A total of 15,838 health apps in Google's Play store were analysed in detail, with their privacy practices compared to a random sample of over 8000 non-health programs.

More here:

https://www.itnews.com.au/news/serious-privacy-problems-found-in-most-health-apps-566076

And here:

Doctors urged to be 'careful' over medical apps

Australian research shows that 88% of health and medical apps could access and potentially share personal data

17th June 2021

By Reuters Health

Doctors and patients should be "very careful" when recommending and using medical and health apps, warns the Australian author of an in-depth analysis of more than 20,000 health-related apps available through Google Play.

The BMJ study reveals serious privacy issues with the potential for sensitive health data to be shared with third parties, such as advertisers and analytics and tracking providers, without users' consent.

Up to 88% could access and potentially share personal data.

The researchers say clinicians need to be aware of these issues when discussing the benefits and risks of mobile-health (mHealth) apps with patients and inform them of the potential risks.

"Clinicians and patients alike should be very careful when deciding to use one of the mHealth apps, whether it is for management of health conditions and symptom checking or other purposes such as menstruation tracking," said lead researcher Dr Muhammad Ikram (PhD).

"The vast majority of these apps could not only access, but also would potentially share data with other parties."

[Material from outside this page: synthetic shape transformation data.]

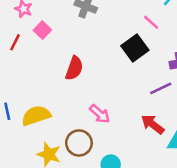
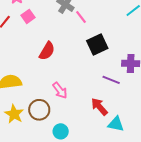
pink line: (151, 22) -> (81, 17), moved
purple line: (161, 88) -> (111, 80), turned 36

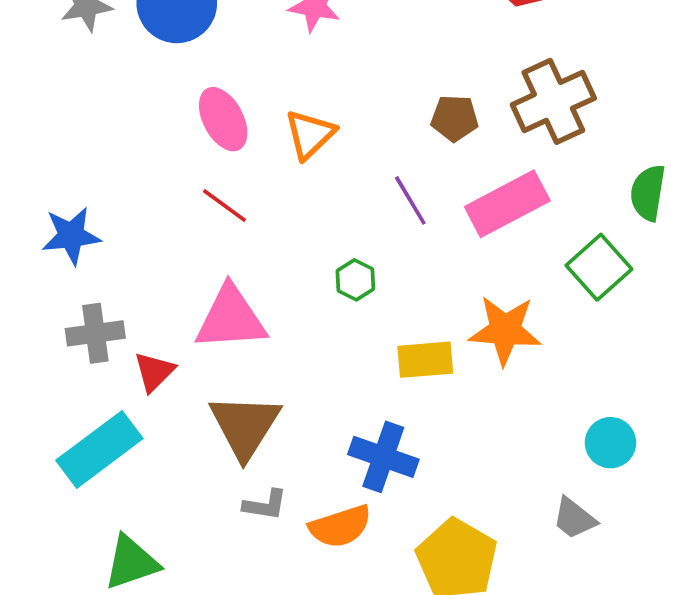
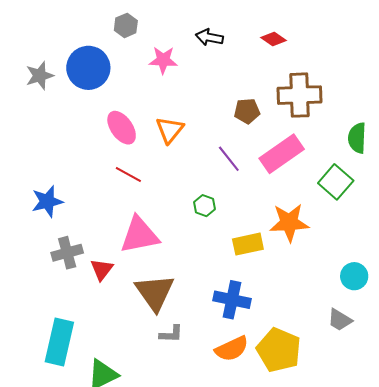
brown cross: (553, 101) -> (300, 95), turned 30
cyan rectangle: (99, 449) -> (59, 342), moved, turned -33
orange semicircle: (340, 526) -> (232, 349), moved

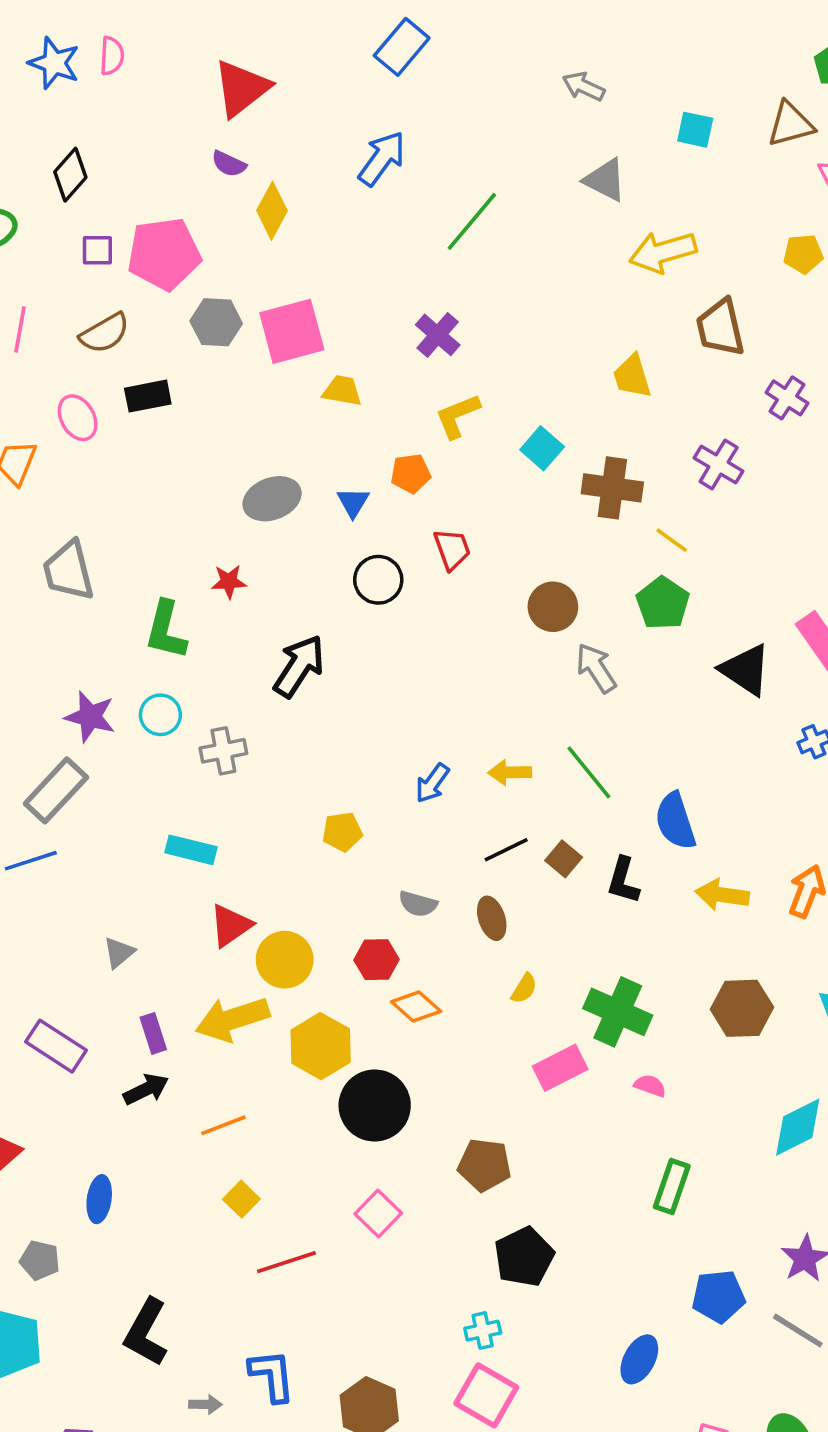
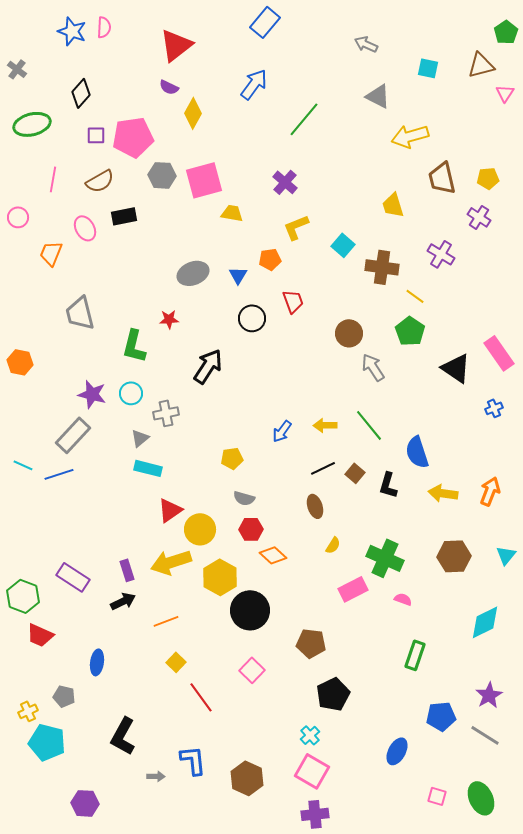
yellow pentagon: (803, 254) -> (488, 178), moved
gray semicircle: (418, 904) -> (244, 498), moved
gray triangle: (119, 952) -> (140, 438), moved
red line: (286, 1262) -> (201, 697), turned 72
cyan cross: (483, 1331) -> (310, 735), turned -30

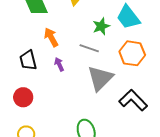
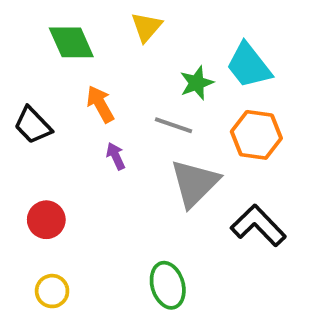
black trapezoid: (28, 60) -> (33, 125), moved, turned -30

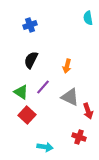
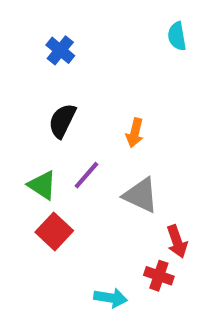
blue cross: (30, 25) -> (60, 50), turned -32
red arrow: (88, 111) -> (177, 242), moved
cyan arrow: (45, 147) -> (111, 298), moved

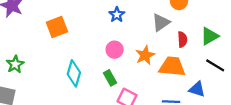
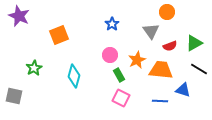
gray triangle: (161, 23) -> (151, 31), turned -30
red semicircle: (182, 39) -> (170, 46), turned 72
green star: (15, 64) -> (34, 68), moved
green rectangle: (110, 78) -> (119, 75), moved

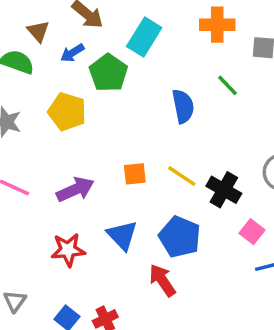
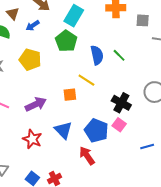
green pentagon: (108, 73) -> (66, 41), moved
green line: (228, 85) -> (119, 55), moved
yellow line: (182, 176) -> (86, 80), moved
pink square: (252, 232) -> (119, 125), moved
red star: (68, 250) -> (32, 139), turned 30

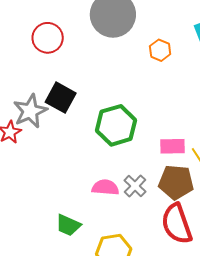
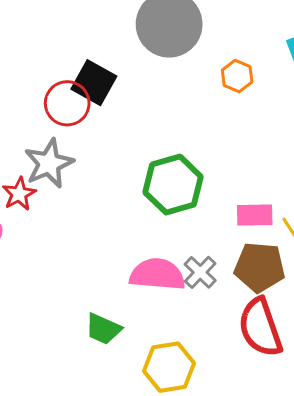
red circle: (48, 38) -> (67, 103), moved
black square: (61, 98) -> (94, 83), moved
pink semicircle: (105, 187) -> (157, 274), size x1.4

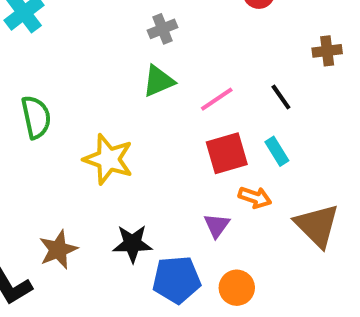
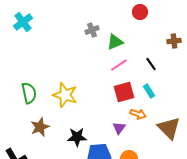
green triangle: (159, 81) -> (115, 42), moved
green semicircle: (36, 117) -> (29, 93), moved
brown star: (58, 250) -> (40, 127), moved

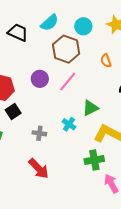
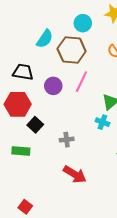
cyan semicircle: (50, 23) -> (45, 39), moved
black trapezoid: (18, 32) -> (23, 72), moved
cyan cross: (69, 124) -> (102, 122), moved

"Finally, clinicians recommending mobile apps related to their specialisation area need to be aware of their potential risks and inform their patients," he said

Lots more here:

https://www.ausdoc.com.au/news/doctors-urged-be-careful-over-medical-apps

The articles and the coverage say it all with the main point being to make sure what the app is up to when using it or recommending it to a patient!

David.

1 comment:

  1. Rather than regulate on behalf of the interests of citizens, the government will see this as an opportunity to do whatever with people data. But then, without policy, standards and legislation, you have nothing to govern with.